TASK GOAL
Restate the listing word for word. Stop at the line that holds "parte do valor", include it, and leave out all pictures.

──────── EXTRACTED RECORDS ────────

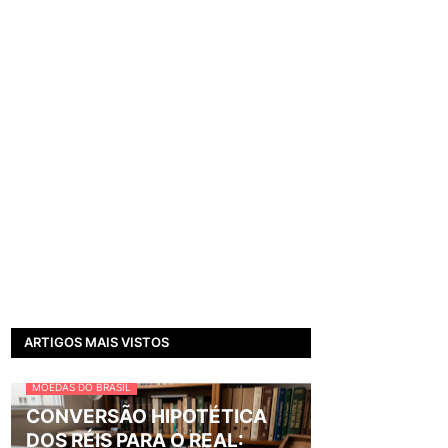
ARTIGOS MAIS VISTOS
MOEDAS DO BRASIL
CONVERSÃO HIPOTÉTICA
DOS RÉIS PARA O REAL:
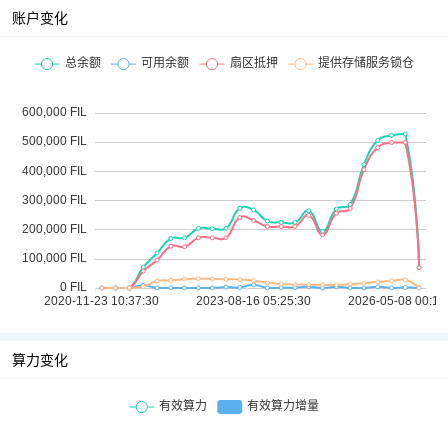
账户变化
算力变化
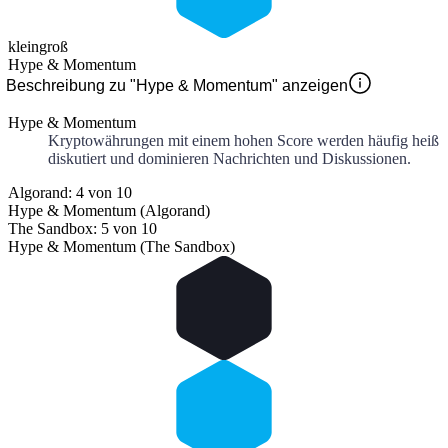
klein
groß
Hype & Momentum
Beschreibung zu "Hype & Momentum" anzeigen
Hype & Momentum
Kryptowährungen mit einem hohen Score werden häufig heiß
diskutiert und dominieren Nachrichten und Diskussionen.
Algorand: 4 von 10
Hype & Momentum (Algorand)
The Sandbox: 5 von 10
Hype & Momentum (The Sandbox)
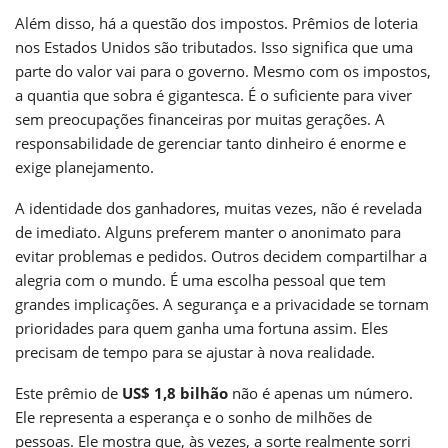
Além disso, há a questão dos impostos. Prêmios de loteria
nos Estados Unidos são tributados. Isso significa que uma
parte do valor vai para o governo. Mesmo com os impostos,
a quantia que sobra é gigantesca. É o suficiente para viver
sem preocupações financeiras por muitas gerações. A
responsabilidade de gerenciar tanto dinheiro é enorme e
exige planejamento.
A identidade dos ganhadores, muitas vezes, não é revelada
de imediato. Alguns preferem manter o anonimato para
evitar problemas e pedidos. Outros decidem compartilhar a
alegria com o mundo. É uma escolha pessoal que tem
grandes implicações. A segurança e a privacidade se tornam
prioridades para quem ganha uma fortuna assim. Eles
precisam de tempo para se ajustar à nova realidade.
Este prêmio de
US$ 1,8 bilhão
não é apenas um número.
Ele representa a esperança e o sonho de milhões de
pessoas. Ele mostra que, às vezes, a sorte realmente sorri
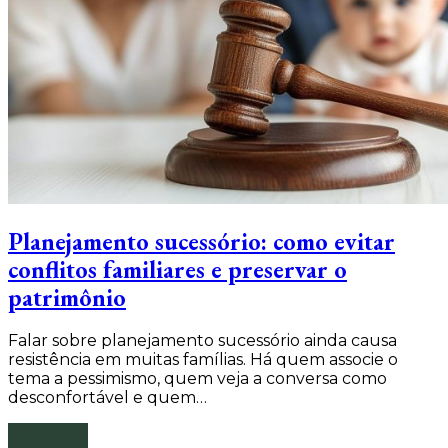
Planejamento sucessório: como evitar
conflitos familiares e preservar o
patrimônio
Falar sobre planejamento sucessório ainda causa
resistência em muitas famílias. Há quem associe o
tema a pessimismo, quem veja a conversa como
desconfortável e quem…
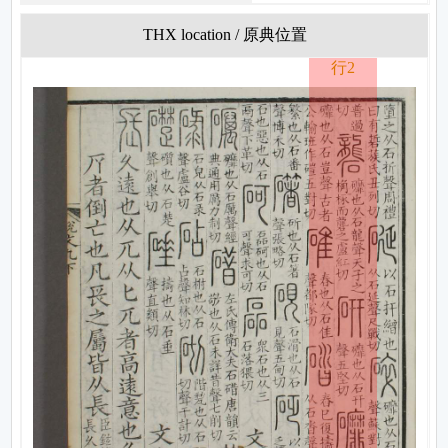
THX location / 原典位置
行2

────────

ANSWER FOR THIS EXERCISE
ARTIGOS MAIS VISTOS
MOEDAS DO BRASIL
CONVERSÃO HIPOTÉTICA
DOS RÉIS PARA O REAL:
账户变化
算力变化
klein
groß
Hype & Momentum
Beschreibung zu "Hype & Momentum" anzeigen
Hype & Momentum
Kryptowährungen mit einem hohen Score werden häufig heiß
diskutiert und dominieren Nachrichten und Diskussionen.
Algorand: 4 von 10
Hype & Momentum (Algorand)
The Sandbox: 5 von 10
Hype & Momentum (The Sandbox)
Além disso, há a questão dos impostos. Prêmios de loteria
nos Estados Unidos são tributados. Isso significa que uma
parte do valor vai para o governo. Mesmo com os impostos,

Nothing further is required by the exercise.